Effect of the shutdown of a large coal-fired power plant on ambient mercury species.

Chemosphere 2013 Jul 16;92(4):360-7. Epub 2013 Feb 16.

Environmental Energy Technologies Division, Lawrence Berkeley National Laboratory, Berkeley, CA 94720, USA.

In the spring of 2008, a 260MWe coal-fired power plant (CFPP) located in Rochester, New York was closed over a 4month period. Using a 2-years data record, the impacts of the shutdown of the CFPP on nearby ambient concentrations of three Hg species were quantified. The arithmetic average ambient concentrations of gaseous elemental mercury (GEM), gaseous oxidized mercury (GOM), and particulate mercury (PBM) during December 2007-November 2009 were 1.6ngm(-3), 5.1pgm(-3), and 8.9pgm(-3), respectively.

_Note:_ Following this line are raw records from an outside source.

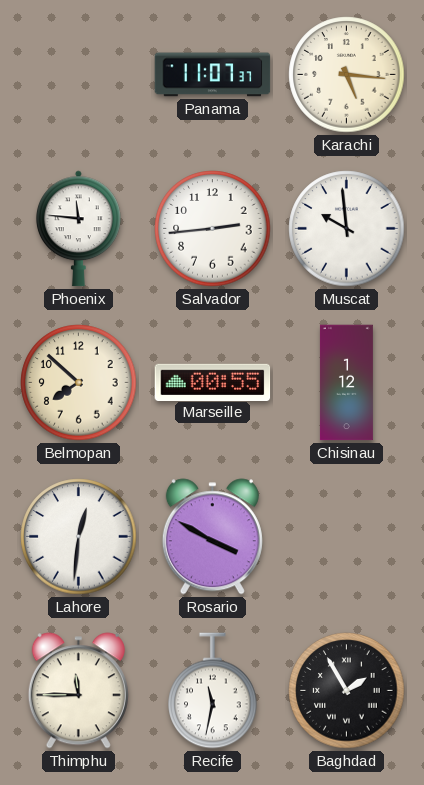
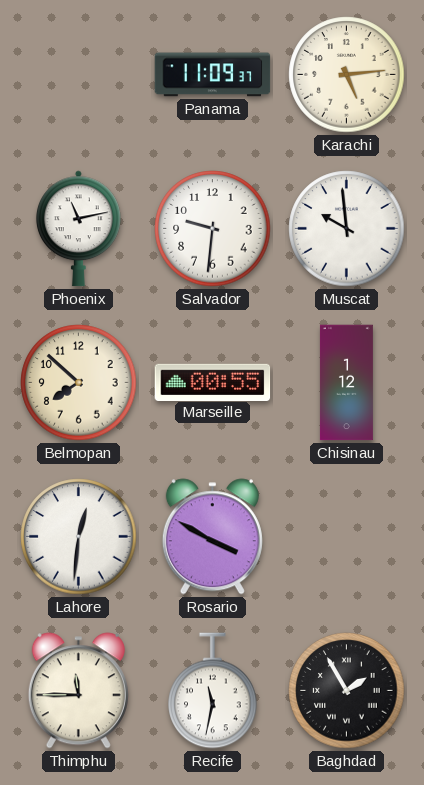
Panama: 11:07 -> 11:09
Karachi: 5:16 -> 5:14
Phoenix: 11:46 -> 11:13
Salvador: 2:44 -> 9:31
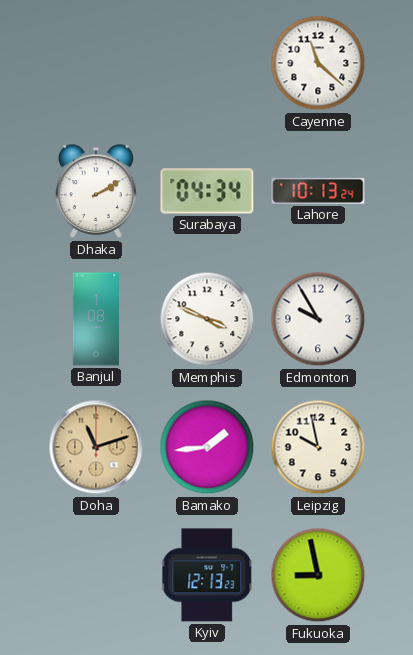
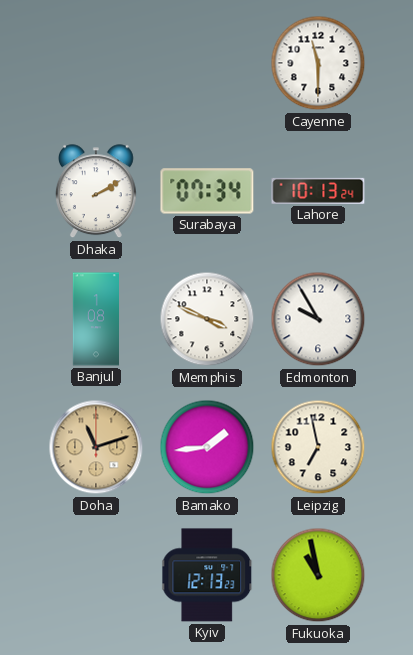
Cayenne: 11:22 -> 11:30
Surabaya: 04:34 -> 07:34
Leipzig: 9:58 -> 6:58
Fukuoka: 8:58 -> 10:58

The median concentrations of GEM, GOM, and PBM significantly decreased by 12%, 73%, and 50% after the CFPP closed (Mann-Whitney test, p<0.001). Positive Matrix Factorization (EPA PMF v4.1) identified six factors including O3-rich, traffic, gas phase oxidation, wood combustion, nucleation, and CFPP. When the CFPP was closed, median concentrations of GEM, GOM, and PBM apportioned to the CFPP factor significantly decreased by 25%, 74%, and 67%, respectively, compared to those measured when the CFPP was still in operation (Mann-Whitney test, p<0.001). Conditional probability function (CPF) analysis showed the greatest reduction in all three Hg species was associated with northwesterly winds pointing toward the CFPP. These changes were clearly attributable to the closure of the CFPP.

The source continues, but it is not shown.